Re: Kernel v2.2.15pre3 SCSI 2940U2W with AIC7895 boot still broke.

From: Doug Ledford (dledford@redhat.com)
Date: Tue Jan 18 2000 - 16:49:32 EST


M Sweger wrote:

> I didn't try 2.2.15pre2 since it didn't have any SCSI fixes. However,
> I did compile 2.2.14 and it hangs at the same location. I then tried
> 2.2.15pre1 and it hangs during boot at the same location trying to
> download Narrow Channel B instructions.
annels is 404.
>
> Note: in linux 2.2.1 there are no SCSI error messsages being output to
> console;however, in linux 2.2.13 this is the following error message
> that is output
>
> (scsi0) Data overrun detected in Data-In phase, tag 1
> Have seen Data Phase length=255 NuSgs=1
>
> sg[0] Addr 0x7fec380 length=255
>
> I assume this is what is being fixed in the 2.2.14 scsi patches although
> it doesn't seem to cause any problem for me in linux 2.2.13.

Nope. Read on.

> Below are two different sets of "dmesg" listings. The first is for
> linux 2.2.1 and the seconnd is for linux 2.2.13 with the data phase error.
> Just search for "version" to jump to the second listing.

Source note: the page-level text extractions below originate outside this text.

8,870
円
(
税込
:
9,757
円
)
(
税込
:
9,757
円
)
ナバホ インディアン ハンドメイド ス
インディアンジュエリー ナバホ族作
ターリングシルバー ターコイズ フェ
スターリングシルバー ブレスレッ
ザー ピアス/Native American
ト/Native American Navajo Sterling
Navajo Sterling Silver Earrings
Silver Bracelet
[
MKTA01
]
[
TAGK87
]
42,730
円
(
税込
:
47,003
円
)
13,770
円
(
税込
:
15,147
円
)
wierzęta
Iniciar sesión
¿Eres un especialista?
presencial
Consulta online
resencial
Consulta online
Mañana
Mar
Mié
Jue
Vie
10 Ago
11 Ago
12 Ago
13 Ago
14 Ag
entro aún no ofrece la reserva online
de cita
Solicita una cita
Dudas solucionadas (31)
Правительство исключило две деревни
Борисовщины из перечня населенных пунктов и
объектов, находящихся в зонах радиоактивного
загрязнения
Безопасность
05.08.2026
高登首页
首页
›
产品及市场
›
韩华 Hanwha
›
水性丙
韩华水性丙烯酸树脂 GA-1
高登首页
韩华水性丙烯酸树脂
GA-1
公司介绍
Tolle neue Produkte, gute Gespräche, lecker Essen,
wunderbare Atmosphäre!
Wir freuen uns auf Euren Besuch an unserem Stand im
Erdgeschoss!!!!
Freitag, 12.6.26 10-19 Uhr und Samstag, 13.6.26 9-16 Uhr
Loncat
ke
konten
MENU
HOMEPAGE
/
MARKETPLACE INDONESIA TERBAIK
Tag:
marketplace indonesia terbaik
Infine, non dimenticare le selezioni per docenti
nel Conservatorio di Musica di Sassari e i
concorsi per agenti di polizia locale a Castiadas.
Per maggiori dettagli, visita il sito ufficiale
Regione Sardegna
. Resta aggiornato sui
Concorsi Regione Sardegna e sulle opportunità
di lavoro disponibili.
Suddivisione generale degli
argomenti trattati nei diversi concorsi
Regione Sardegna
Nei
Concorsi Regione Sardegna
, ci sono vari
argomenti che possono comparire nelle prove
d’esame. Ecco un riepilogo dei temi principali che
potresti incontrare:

> scsi1 : Adaptec AHA274x/284x/294x (EISA/VLB/PCI-Fast SCSI) 5.1.10/3.2.4
> <Adaptec AIC-7895 Ultra SCSI host adapter>
> scsi2 : SCSI host adapter emulation for IDE ATAPI devices
> scsi : 3 hosts.
> Vendor: WDIGTL Model: WDE9100-1807A4 Rev: 1.30
> Type: Direct-Access ANSI SCSI revision: 02
> Detected scsi disk sda at scsi0, channel 0, id 0, lun 0
> scsi : detected 1 SCSI disk total.
> (scsi0:0:0:0) Synchronous at 40.0 Mbyte/sec, offset 8.
> SCSI device sda: hdwr sector= 512 bytes. Sectors= 17783204 [8683 MB] [8.7 GB]

Next boot...

> scsi1 : Adaptec AHA274x/284x/294x (EISA/VLB/PCI-Fast SCSI) 5.1.20/3.2.4
> <Adaptec AIC-7895 Ultra SCSI host adapter>
> scsi : 2 hosts.
> (scsi0:0:0:0) Synchronous at 40.0 Mbyte/sec, offset 8.
> (scsi0:0:0:0) Data overrun detected in Data-In phase, tag 1;
> Have seen Data Phase. Length=255, NumSGs=1.
> sg[0] - Addr 0x7fec380 : Length 255
> Vendor: WDIGTL Model: WDE9100-1807A4 Rev: 1.30
> Type: Direct-Access ANSI SCSI revision: 02
> Detected scsi disk sda at scsi0, channel 0, id 0, lun 0
> scsi : detected 1 SCSI disk total.

There are two distinctly different problems here. One, the latest driver
hangs when downloading the channel B sequencer to your 7895. Between 5.1.20
and 5.1.23, the sequencer download code was changed to fix similar hangs on
other machines. There is a pause between each of the bytes we download now.
That solved the other machine's lockup, and evidently caused yours. If you go
into the aic7xxx_download_instr() routine in the aic7xxx driver and take out
(or shorten) some of the udelay(50); calls between the various aic_outb()
calls, does the hang problem with 5.1.23 go away? If so, it would help to
have some sort of "magical number" where things quit working on your machine.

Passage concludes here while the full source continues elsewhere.